## Work order
Where the material below has a line containing "The different types of poppers", start repeating exactly, and keep going through the line containing "which is a surface", with no other lines.

--- START ---

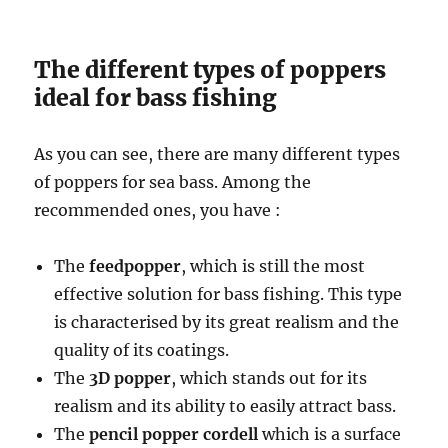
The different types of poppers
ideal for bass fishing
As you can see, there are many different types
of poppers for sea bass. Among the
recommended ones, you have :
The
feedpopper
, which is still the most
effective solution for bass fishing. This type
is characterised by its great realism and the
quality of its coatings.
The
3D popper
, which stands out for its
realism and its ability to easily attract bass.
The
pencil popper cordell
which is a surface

--- END ---
--- START ---

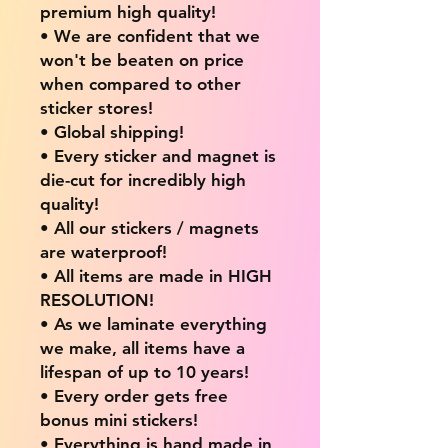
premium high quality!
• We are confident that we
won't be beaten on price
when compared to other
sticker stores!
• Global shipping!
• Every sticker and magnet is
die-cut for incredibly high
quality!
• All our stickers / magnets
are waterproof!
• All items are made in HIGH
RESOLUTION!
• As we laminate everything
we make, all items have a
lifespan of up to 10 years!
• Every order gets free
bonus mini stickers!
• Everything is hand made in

--- END ---
--- START ---

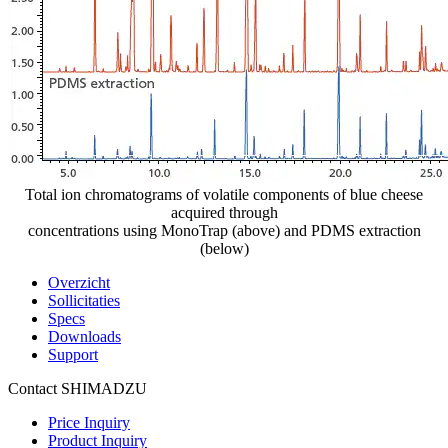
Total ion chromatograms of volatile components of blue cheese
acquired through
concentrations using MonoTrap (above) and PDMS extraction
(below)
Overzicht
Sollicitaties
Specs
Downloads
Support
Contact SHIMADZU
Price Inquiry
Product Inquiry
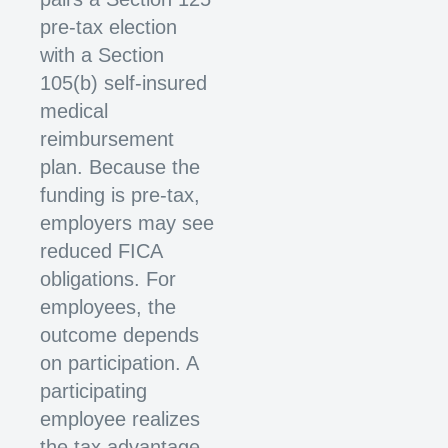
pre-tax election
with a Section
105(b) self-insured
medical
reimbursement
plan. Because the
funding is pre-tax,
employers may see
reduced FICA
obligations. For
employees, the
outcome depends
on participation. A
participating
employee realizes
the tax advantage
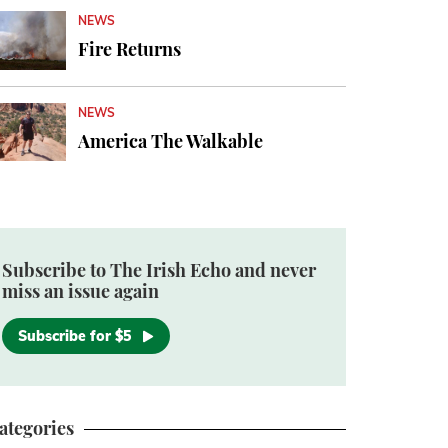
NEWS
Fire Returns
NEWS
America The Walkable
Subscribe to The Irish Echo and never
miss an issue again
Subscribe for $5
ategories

--- END ---

## Final answer
The different types of poppers
ideal for bass fishing
As you can see, there are many different types
of poppers for sea bass. Among the
recommended ones, you have :
The
feedpopper
, which is still the most
effective solution for bass fishing. This type
is characterised by its great realism and the
quality of its coatings.
The
3D popper
, which stands out for its
realism and its ability to easily attract bass.
The
pencil popper cordell
which is a surface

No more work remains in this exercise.